I chatted with a friend about how old the stars look now. We asked ourselves, “Do we look this old too?” I told her it’s probably makeup, but as more photos appeared, we concluded that we’re indeed seeing how time caught up with Sarah Jessica Parker, Cynthia Nixon and Kristin Davis who were youthful when the comedy-drama-romance series started airing in 1998.
Sarah Jessica as Carrie Bradshaw, Cynthia as Miranda Hobbes, Kristin as Charlotte York and Kim Cattrall as Samantha Jones played the 30-something single women who traversed friendships, fell in and out of love, slept with lovers and strangers, and talked and argued endlessly about men, dating, sex, single life and relationships.
There were SATC apostles among my friends, some of whom even rushed to bars and night dives that aired the TV show just to catch it. I watched it if I could but not devotedly, as I struggled with some episodes that were at times hilarious in their parallels to real life and pathetic in the drama and theatrics.
But we grew up with the characters, being intense, complicated, bohemian women in our 30s ourselves. I had a circle of friends who liked to assume their versions of the iconic foursome – the vague, whiney Carrie; the fiery, shameless Samantha; the unfiltered, brutal Miranda and the sweet, prissy Charlotte. That circle at some point called me a Miranda for sneering at their fussy relationship dramas, and a Samantha for being unapologetic about my thoughts. I was never a Charlotte nor a Carrie.
We were amused at the wardrobe and accessories. We were enthralled at the adventures of four privileged women in their own bubble walking around the streets of Manhattan and owning New York City in their high heels. Apart from this fascination, we dissected the show’s storylines. Some things we thought we knew about ourselves we bore out from watching the show.
But behind its pull on stilettos and luxury labels, the show provided a defiant stand against stereotypes of women, mainly that they should settle down in order to be happy. It shouted to the women of the world that they can have fun and fulfillment through other means in their homes, friends and work. It moved forward the notions of how a woman should and could live her life.
A year after the show’s last season aired in 2004, I embarked on my own adventures at wearing heels with my power suits as I worked in an international organization. My friends moved on too, settled, or established their own places. We were all already grown up when the two Sex and the City movies were made.
We still have with us the TV show’s poignancy, but I don’t think we still care much about the clothes and footwear. I once also believed in the power of the high heels. I passed the sashay test even if it was causing me discomfort. I now go with more comfortable shoes.
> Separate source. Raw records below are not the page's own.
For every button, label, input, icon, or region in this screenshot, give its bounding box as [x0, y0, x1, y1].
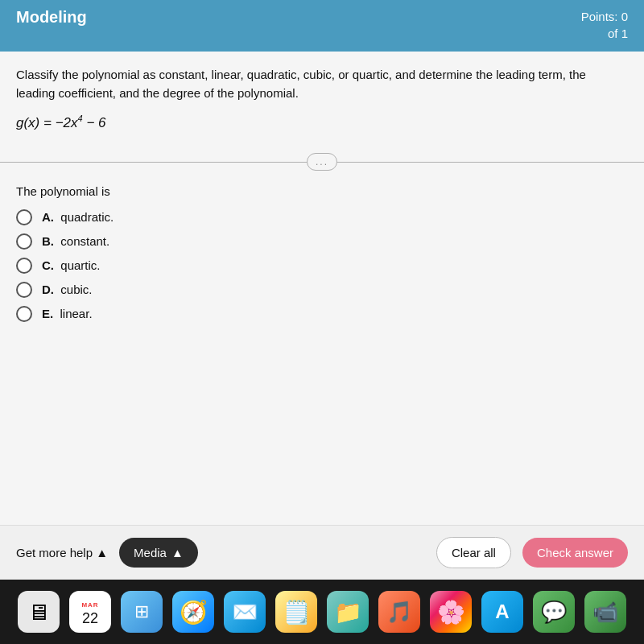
- option-c-label: C. quartic.: [42, 258, 101, 272]
- equation: g(x) = −2x4 − 6: [16, 114, 628, 131]
- calendar-day: 22: [82, 610, 98, 627]
- question-text: Classify the polynomial as constant, lin…: [16, 66, 628, 102]
- dock-calendar[interactable]: MAR 22: [69, 591, 111, 633]
- radio-c[interactable]: [16, 258, 32, 274]
- option-d[interactable]: D. cubic.: [16, 282, 628, 298]
- dock-music[interactable]: 🎵: [378, 591, 420, 633]
- dock-launchpad[interactable]: ⊞: [121, 591, 163, 633]
- messages-icon: 💬: [541, 600, 567, 625]
- divider[interactable]: ...: [0, 152, 644, 171]
- screen: Modeling Points: 0 of 1 Classify the pol…: [0, 0, 644, 644]
- check-answer-button[interactable]: Check answer: [522, 538, 628, 568]
- points-value: Points: 0: [581, 8, 628, 25]
- option-a[interactable]: A. quadratic.: [16, 209, 628, 225]
- option-c[interactable]: C. quartic.: [16, 258, 628, 274]
- calendar-month: MAR: [69, 598, 111, 609]
- option-d-label: D. cubic.: [42, 283, 93, 296]
- header-bar: Modeling Points: 0 of 1: [0, 0, 644, 52]
- dock-notes[interactable]: 🗒️: [275, 591, 317, 633]
- answer-prompt: The polynomial is: [16, 184, 628, 198]
- dock-messages[interactable]: 💬: [533, 591, 575, 633]
- header-title: Modeling: [16, 8, 87, 27]
- header-points: Points: 0 of 1: [581, 8, 628, 42]
- option-e[interactable]: E. linear.: [16, 306, 628, 322]
- get-more-help-button[interactable]: Get more help ▲: [16, 546, 108, 559]
- appstore-icon: A: [495, 601, 509, 623]
- dock-finder[interactable]: 🖥: [18, 591, 60, 633]
- mail-icon: ✉️: [232, 600, 258, 625]
- main-content: Classify the polynomial as constant, lin…: [0, 52, 644, 580]
- dock-appstore[interactable]: A: [481, 591, 523, 633]
- photos-icon: 🌸: [437, 599, 465, 625]
- option-a-label: A. quadratic.: [42, 210, 114, 224]
- dock-safari[interactable]: 🧭: [172, 591, 214, 633]
- question-area: Classify the polynomial as constant, lin…: [0, 52, 644, 152]
- radio-e[interactable]: [16, 306, 32, 322]
- option-b-label: B. constant.: [42, 234, 109, 248]
- option-b[interactable]: B. constant.: [16, 233, 628, 250]
- media-button[interactable]: Media ▲: [119, 538, 198, 568]
- radio-d[interactable]: [16, 282, 32, 298]
- finder-icon: 🖥: [27, 599, 50, 625]
- radio-a[interactable]: [16, 209, 32, 225]
- option-e-label: E. linear.: [42, 307, 93, 320]
- launchpad-icon: ⊞: [134, 601, 149, 622]
- facetime-icon: 📹: [592, 600, 618, 625]
- points-of: of 1: [581, 25, 628, 42]
- dock-files[interactable]: 📁: [327, 591, 369, 633]
- dock: 🖥 MAR 22 ⊞ 🧭 ✉️ 🗒️ 📁 🎵: [0, 580, 644, 644]
- equation-text: g(x) = −2x4 − 6: [16, 115, 106, 130]
- media-caret-icon: ▲: [171, 546, 184, 559]
- clear-all-button[interactable]: Clear all: [436, 537, 511, 568]
- dock-mail[interactable]: ✉️: [224, 591, 266, 633]
- answer-section: The polynomial is A. quadratic. B. const…: [0, 171, 644, 525]
- dock-photos[interactable]: 🌸: [430, 591, 472, 633]
- dock-facetime[interactable]: 📹: [584, 591, 626, 633]
- radio-b[interactable]: [16, 233, 32, 250]
- safari-icon: 🧭: [180, 599, 208, 625]
- divider-handle[interactable]: ...: [307, 153, 337, 171]
- files-icon: 📁: [334, 599, 362, 625]
- option-list: A. quadratic. B. constant. C. qua: [16, 209, 628, 322]
- music-icon: 🎵: [386, 600, 412, 625]
- notes-icon: 🗒️: [283, 599, 311, 625]
- media-label: Media: [134, 546, 167, 559]
- bottom-toolbar: Get more help ▲ Media ▲ Clear all Check …: [0, 525, 644, 580]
But I don’t have stilettos inside a glass case that I have to break in case of emergencies.
We may not be as eager to see a reboot (minus Samantha, how sad), and I’m not certain if it’s worthy of my time, but I’m curious about its fresh take on the political and social climate we’re currently living in, now that they’re in their 50s. And just like that, the world has changed for women; we all have changed. Perhaps it could start with that.